[Stored items]
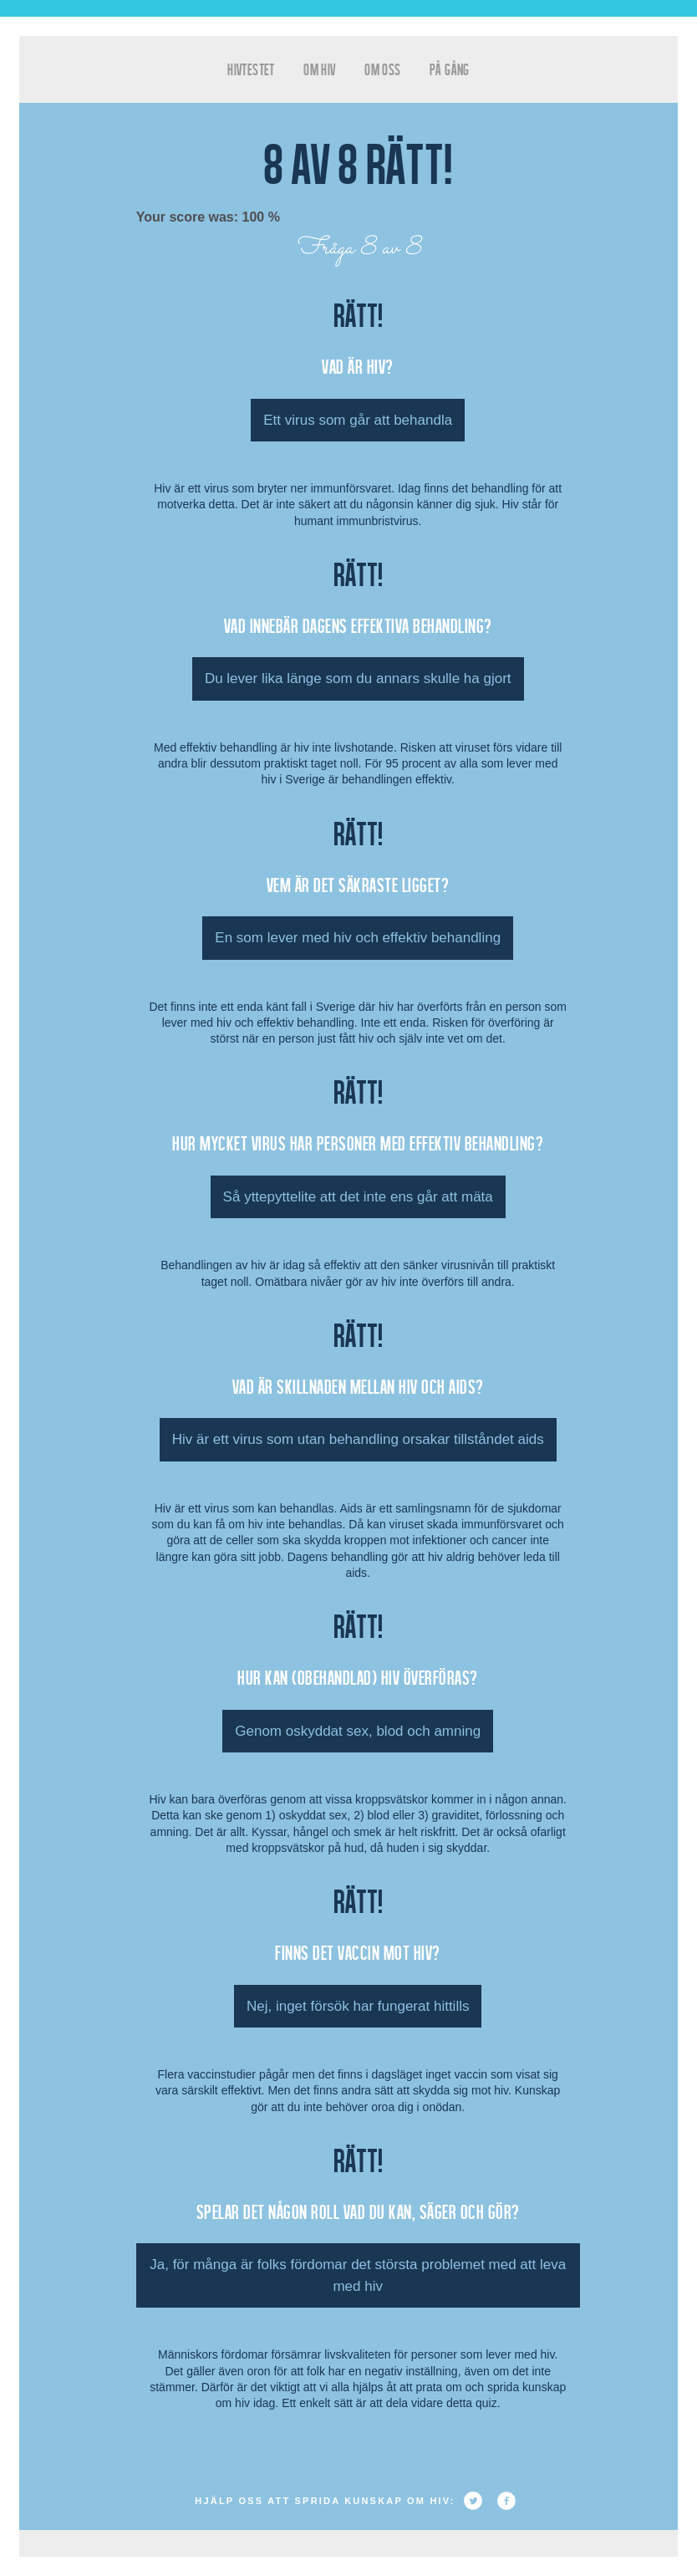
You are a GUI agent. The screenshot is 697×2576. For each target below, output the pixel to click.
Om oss (382, 69)
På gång (450, 69)
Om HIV (319, 69)
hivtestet (251, 69)
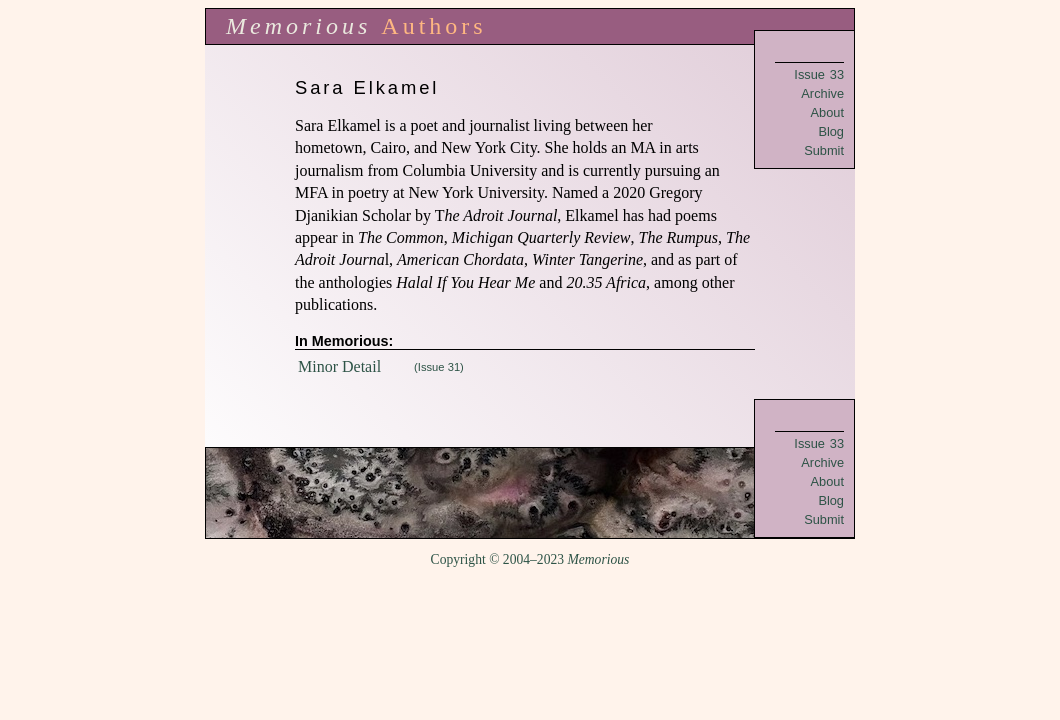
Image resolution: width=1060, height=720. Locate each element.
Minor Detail (339, 366)
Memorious (298, 26)
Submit (824, 150)
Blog (831, 131)
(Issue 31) (439, 367)
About (827, 112)
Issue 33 (819, 74)
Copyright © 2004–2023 (530, 559)
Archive (822, 93)
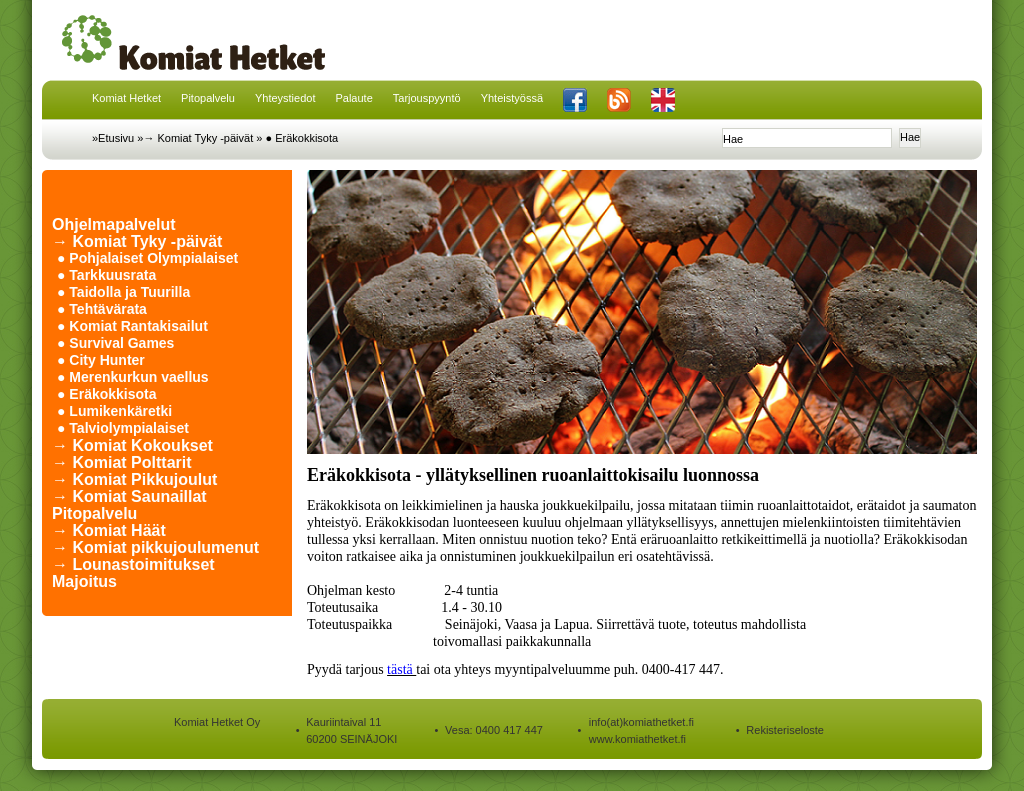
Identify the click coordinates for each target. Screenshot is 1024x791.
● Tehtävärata (102, 309)
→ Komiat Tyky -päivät (137, 241)
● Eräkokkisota (301, 138)
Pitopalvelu (208, 98)
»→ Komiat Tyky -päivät (195, 138)
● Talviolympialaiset (123, 428)
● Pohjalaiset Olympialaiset (147, 258)
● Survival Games (115, 343)
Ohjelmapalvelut (114, 224)
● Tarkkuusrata (106, 275)
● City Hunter (101, 360)
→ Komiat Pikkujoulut (134, 479)
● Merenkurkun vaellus (133, 377)
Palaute (353, 98)
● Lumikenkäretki (114, 411)
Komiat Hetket (126, 98)
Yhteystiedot (285, 98)
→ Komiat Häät (109, 530)
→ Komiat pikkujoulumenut (155, 547)
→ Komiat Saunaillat (129, 496)
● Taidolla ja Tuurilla (123, 292)
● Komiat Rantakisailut (132, 326)
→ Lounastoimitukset (133, 564)
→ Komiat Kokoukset (132, 445)
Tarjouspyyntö (427, 98)
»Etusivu (113, 138)
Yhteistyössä (512, 98)
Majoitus (84, 581)
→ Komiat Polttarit (122, 462)
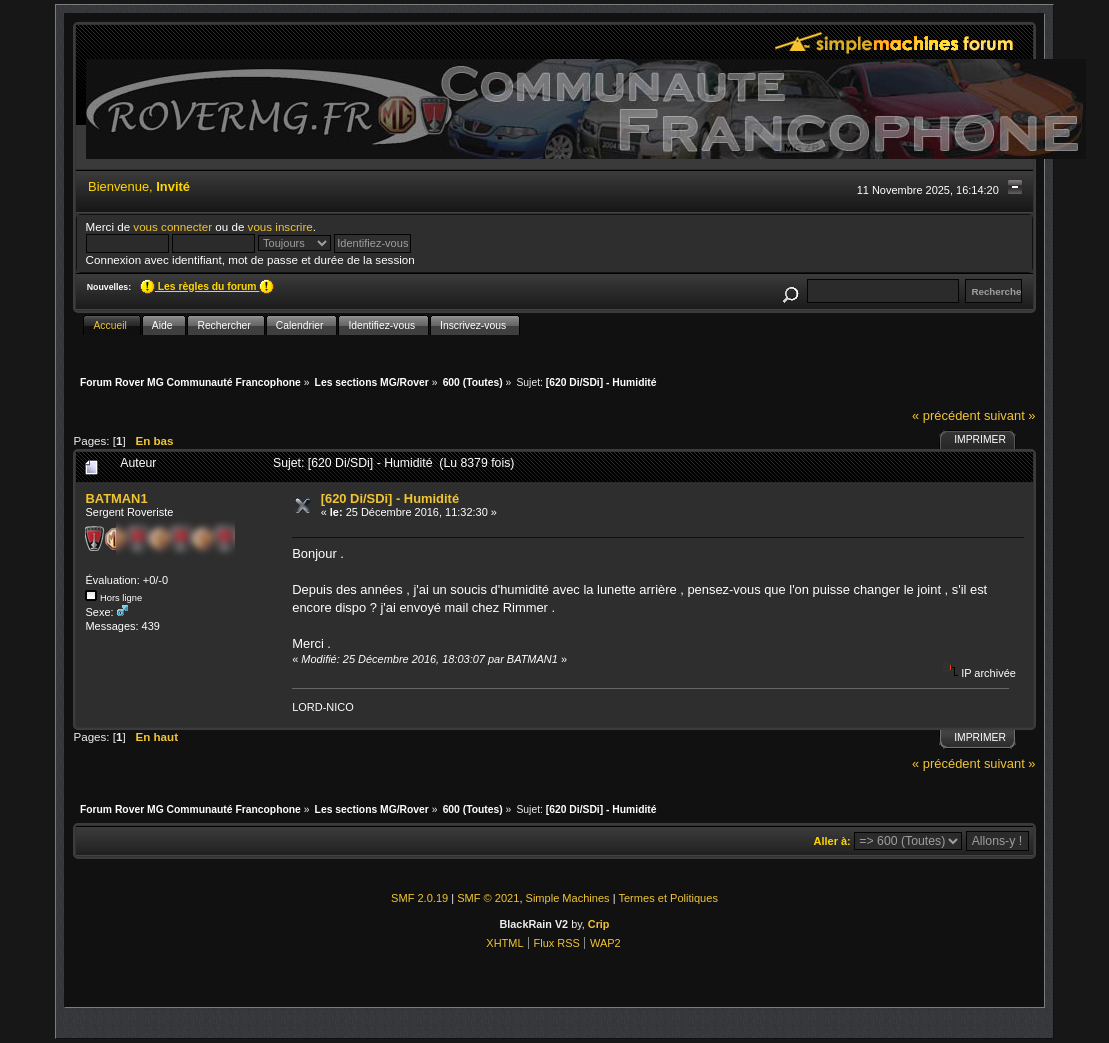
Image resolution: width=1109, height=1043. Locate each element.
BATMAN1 (116, 498)
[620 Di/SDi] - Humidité (390, 498)
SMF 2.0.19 (419, 898)
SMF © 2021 (488, 898)
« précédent (946, 415)
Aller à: (832, 841)
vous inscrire (280, 226)
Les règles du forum (207, 286)
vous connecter (172, 226)
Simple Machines (568, 898)
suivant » (1010, 415)
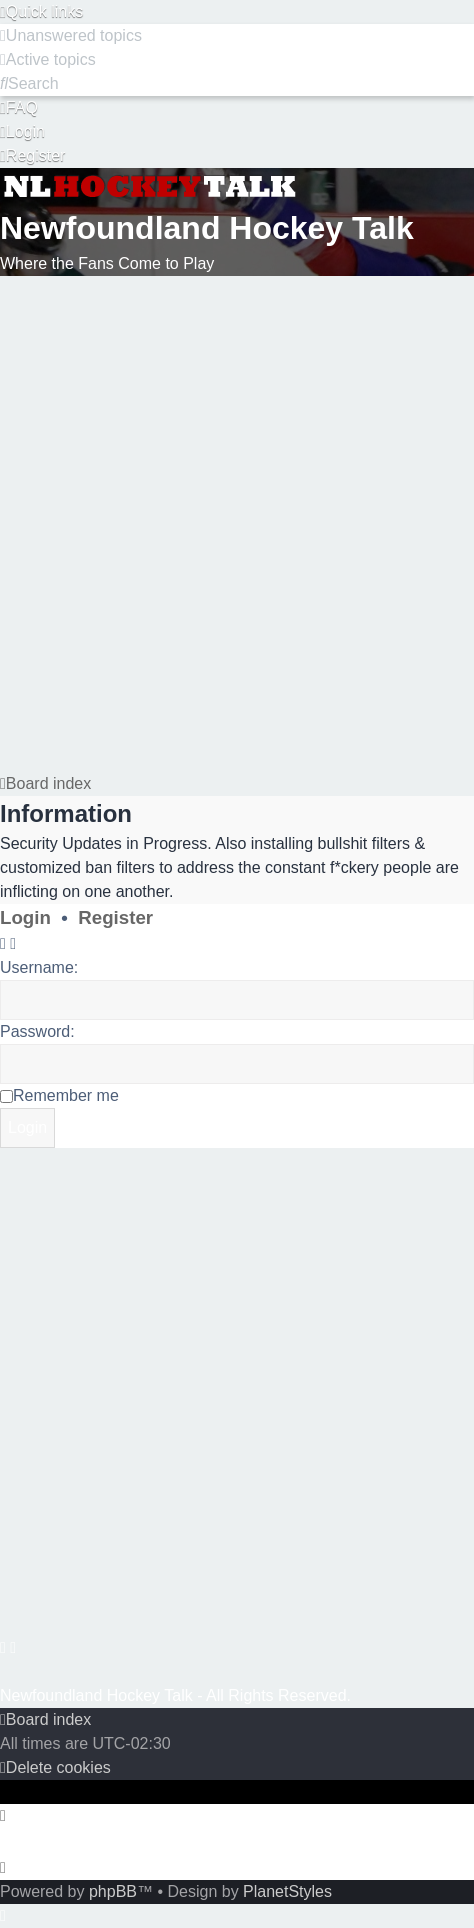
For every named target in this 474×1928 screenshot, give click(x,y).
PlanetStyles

**REQUIRED WORK:** With the pictures left out, restate word for word every line of the data above, from the first down to the line that contains "Polttarit (122, 462)".

**RESULT FOR THIS EXERCISE:**
You are a GUI agent. The screenshot is 697×2576. For each target below, output the pixel to click.
Om oss (382, 69)
På gång (450, 69)
Om HIV (319, 69)
hivtestet (251, 69)
Image resolution: width=1060, height=720. Locate each element.
Minor Detail (339, 366)
Memorious (298, 26)
Submit (824, 150)
Blog (831, 131)
(Issue 31) (439, 367)
About (827, 112)
Issue 33 (819, 74)
Copyright © 2004–2023 (530, 559)
Archive (822, 93)
Identify the click coordinates for each target. Screenshot is 1024x791.
● Tehtävärata (102, 309)
→ Komiat Tyky -päivät (137, 241)
● Eräkokkisota (301, 138)
Pitopalvelu (208, 98)
»→ Komiat Tyky -päivät (195, 138)
● Talviolympialaiset (123, 428)
● Pohjalaiset Olympialaiset (147, 258)
● Survival Games (115, 343)
Ohjelmapalvelut (114, 224)
● Tarkkuusrata (106, 275)
● City Hunter (101, 360)
→ Komiat Pikkujoulut (134, 479)
● Merenkurkun vaellus (133, 377)
Palaute (353, 98)
● Lumikenkäretki (114, 411)
Komiat Hetket (126, 98)
Yhteystiedot (285, 98)
→ Komiat Häät (109, 530)
→ Komiat pikkujoulumenut (155, 547)
→ Komiat Saunaillat (129, 496)
● Taidolla ja Tuurilla (123, 292)
● Komiat Rantakisailut (132, 326)
→ Lounastoimitukset (133, 564)
→ Komiat Kokoukset (132, 445)
Tarjouspyyntö (427, 98)
»Etusivu (113, 138)
Yhteistyössä (512, 98)
Majoitus (84, 581)
→ Komiat Polttarit (122, 462)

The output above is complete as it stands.